I Am a Homeless Man
'We let the pictures of our children go. We let the old books go, and we let the new kitchen go. We let the water cover it all.'
BY: Rodger Kamenetz
Last week I had a two-story home in a city called New Orleans. My wife and I left that home with our toothbrushes and a few shirts on a Thursday, expecting to return in two days. When I left, I did not know of a major hurricane heading for my city. Now it seems I won't be able to see my house again for three or four months.
This is what happened in my city today:
An old man in a chaise lounge lay dead in a grassy median as hungry babies wailed around him. Around the corner, an elderly woman lay dead in her wheelchair, covered with a blanket, and another body lay beside her wrapped in a sheet.
"I don't treat my dog like that," 47-year-old Daniel Edwards said as he pointed at the woman in the wheelchair. "I buried my dog."
In my house on Pine Street, there are some poems I'd like to have back. There are some pictures of my wife and my children I would like to see again. Looters, you are welcome to the tuna, to the television, to the jewelry, even. You are welcome certainly to the peanut butter. There are bottles of water in the laundry room. Please drink. You may find it more comfortable to sleep on the couch downstairs than upstairs in my bed, where surely it is very, very hot. There's been no power for days, no air-conditioning. Late August and early September in New Orleans, after a big storm, is not a place to be.
In the backyard, the key limes are small, but they are ripe. Please help yourself. Their juice is perfect. The Meyer lemons I don't think are quite ready, fat as they are. It's funny what you miss. I miss my lemon tree.
Two days ago, we learned our city was flooding. That night, my wife suddenly woke and remembered that she had taken the old photos and scrapbooks that were kept on the second floor downstairs. We don't know how far above or below sea level our house is, or how many feet of water will come in. After the levees broke, we were trying to understand how high the water would go, but we kept getting confused. Would the water go to the ceiling of the first floor? What happens to a hundred-year-old home that sits in water for days or weeks? We could not do the calculations and kept subtracting when we should add.

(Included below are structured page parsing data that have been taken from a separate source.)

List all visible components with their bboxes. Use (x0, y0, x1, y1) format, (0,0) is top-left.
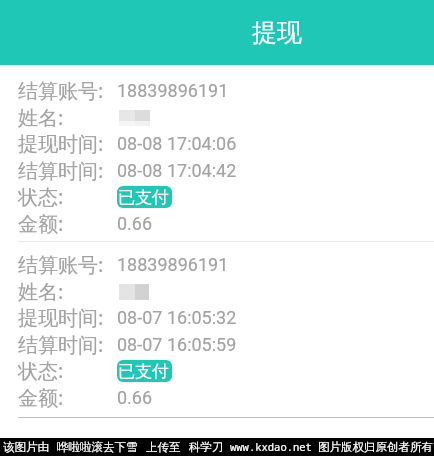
staticText: 金额: (18, 210, 64, 237)
staticText: 结算时间: (18, 331, 104, 358)
staticText: 08-08 17:04:06 (117, 133, 237, 154)
staticText: 08-07 16:05:32 (117, 307, 237, 328)
staticText: 提现 (252, 17, 302, 48)
staticText: 已支付 (118, 187, 169, 208)
staticText: 状态: (18, 357, 64, 384)
staticText: 图片版权归原创者所有 (318, 440, 433, 454)
staticText: 已支付 (118, 361, 169, 382)
staticText: www.kxdao.net (230, 440, 312, 454)
staticText: 提现时间: (18, 304, 104, 331)
staticText: 08-07 16:05:59 (117, 334, 237, 355)
staticText: 08-08 17:04:42 (117, 160, 237, 181)
staticText: 18839896191 (117, 254, 229, 275)
button[interactable]: 结算账号: (0, 77, 434, 237)
staticText: 状态: (18, 183, 64, 210)
staticText: 科学刀 (189, 440, 224, 454)
button[interactable]: 结算账号: (0, 251, 434, 411)
staticText: 18839896191 (117, 80, 229, 101)
staticText: 0.66 (117, 387, 153, 408)
staticText: 结算账号: (18, 77, 104, 104)
staticText: 姓名: (18, 104, 64, 131)
staticText: 0.66 (117, 213, 153, 234)
staticText: 上传至 (146, 440, 181, 454)
staticText: 该图片由 (3, 440, 49, 454)
staticText: 提现时间: (18, 130, 104, 157)
staticText: 哗啦啦滚去下雪 (57, 440, 138, 454)
staticText: 结算账号: (18, 251, 104, 278)
staticText: 金额: (18, 384, 64, 411)
staticText: 结算时间: (18, 157, 104, 184)
staticText: 姓名: (18, 278, 64, 305)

My wife and I have been waking up in the middle of the night with thoughts that we've not thought all day. She remembered the piano that I had not thought about. My mother had given it to me before she died, and my brother had helped me move it to Louisiana. I felt a certain wave of sadness, and then it crested and subsided and we let the piano go. We let the pictures of our children go. We let the old books go, and we let the new kitchen go. We let the water cover it all.